• Extracted entries:

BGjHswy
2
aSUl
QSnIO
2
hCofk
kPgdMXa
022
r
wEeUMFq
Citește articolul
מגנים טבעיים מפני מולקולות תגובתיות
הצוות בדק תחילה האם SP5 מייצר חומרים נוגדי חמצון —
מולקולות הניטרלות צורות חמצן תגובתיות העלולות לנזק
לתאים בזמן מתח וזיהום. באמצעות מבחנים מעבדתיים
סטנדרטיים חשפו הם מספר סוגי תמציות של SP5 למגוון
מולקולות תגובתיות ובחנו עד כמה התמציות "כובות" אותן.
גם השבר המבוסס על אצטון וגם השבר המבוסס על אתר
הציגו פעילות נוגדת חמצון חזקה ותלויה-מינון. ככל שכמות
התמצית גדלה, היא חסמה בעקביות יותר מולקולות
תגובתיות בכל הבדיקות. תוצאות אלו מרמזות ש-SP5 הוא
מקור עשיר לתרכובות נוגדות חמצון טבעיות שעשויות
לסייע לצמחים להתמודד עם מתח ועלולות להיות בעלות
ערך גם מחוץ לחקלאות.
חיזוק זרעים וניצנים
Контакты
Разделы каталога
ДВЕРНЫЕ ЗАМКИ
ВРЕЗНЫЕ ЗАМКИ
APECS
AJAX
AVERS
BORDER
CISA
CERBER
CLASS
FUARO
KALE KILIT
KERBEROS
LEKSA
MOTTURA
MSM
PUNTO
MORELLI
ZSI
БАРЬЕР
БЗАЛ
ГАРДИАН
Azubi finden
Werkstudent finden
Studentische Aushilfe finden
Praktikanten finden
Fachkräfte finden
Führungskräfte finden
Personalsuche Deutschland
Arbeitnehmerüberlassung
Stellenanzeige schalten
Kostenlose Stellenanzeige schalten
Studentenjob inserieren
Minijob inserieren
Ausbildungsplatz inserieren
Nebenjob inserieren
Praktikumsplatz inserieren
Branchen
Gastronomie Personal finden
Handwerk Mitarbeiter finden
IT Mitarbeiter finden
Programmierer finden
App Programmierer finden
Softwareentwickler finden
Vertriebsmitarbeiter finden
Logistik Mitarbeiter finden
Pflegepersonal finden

* * *

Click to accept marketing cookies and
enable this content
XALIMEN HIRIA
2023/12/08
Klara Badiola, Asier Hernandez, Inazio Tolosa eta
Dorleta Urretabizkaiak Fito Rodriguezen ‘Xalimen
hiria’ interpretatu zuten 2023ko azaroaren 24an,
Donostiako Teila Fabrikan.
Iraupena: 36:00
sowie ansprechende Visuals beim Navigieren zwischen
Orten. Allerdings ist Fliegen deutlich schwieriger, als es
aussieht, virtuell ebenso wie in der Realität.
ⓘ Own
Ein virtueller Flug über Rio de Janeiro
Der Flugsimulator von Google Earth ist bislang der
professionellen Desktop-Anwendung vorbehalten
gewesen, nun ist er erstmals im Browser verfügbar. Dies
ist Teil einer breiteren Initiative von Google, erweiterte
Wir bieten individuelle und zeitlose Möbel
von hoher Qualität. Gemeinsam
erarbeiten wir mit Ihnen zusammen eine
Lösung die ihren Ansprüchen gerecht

--

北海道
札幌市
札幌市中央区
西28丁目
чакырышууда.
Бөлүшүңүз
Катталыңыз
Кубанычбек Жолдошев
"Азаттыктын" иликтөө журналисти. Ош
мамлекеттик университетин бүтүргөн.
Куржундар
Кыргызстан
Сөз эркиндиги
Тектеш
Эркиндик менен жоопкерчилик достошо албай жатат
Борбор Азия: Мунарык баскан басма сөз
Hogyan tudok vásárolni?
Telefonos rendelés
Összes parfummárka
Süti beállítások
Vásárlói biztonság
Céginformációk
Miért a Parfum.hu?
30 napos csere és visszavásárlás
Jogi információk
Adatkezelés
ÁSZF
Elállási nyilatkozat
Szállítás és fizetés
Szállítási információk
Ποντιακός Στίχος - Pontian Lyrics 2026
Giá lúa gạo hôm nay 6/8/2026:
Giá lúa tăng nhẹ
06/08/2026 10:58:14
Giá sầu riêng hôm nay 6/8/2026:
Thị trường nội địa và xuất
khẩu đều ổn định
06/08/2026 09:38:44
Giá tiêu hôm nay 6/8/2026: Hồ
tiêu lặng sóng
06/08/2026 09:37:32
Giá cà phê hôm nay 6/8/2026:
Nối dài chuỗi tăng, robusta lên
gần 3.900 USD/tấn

• Work required:
In the material above, locate the line containing "Praktikumsplatz inserieren" and the line containing "Pflegepersonal finden". Transcribe exactly those two lines and every line between them, and nothing more.

• Answer to this problem:
Praktikumsplatz inserieren
Branchen
Gastronomie Personal finden
Handwerk Mitarbeiter finden
IT Mitarbeiter finden
Programmierer finden
App Programmierer finden
Softwareentwickler finden
Vertriebsmitarbeiter finden
Logistik Mitarbeiter finden
Pflegepersonal finden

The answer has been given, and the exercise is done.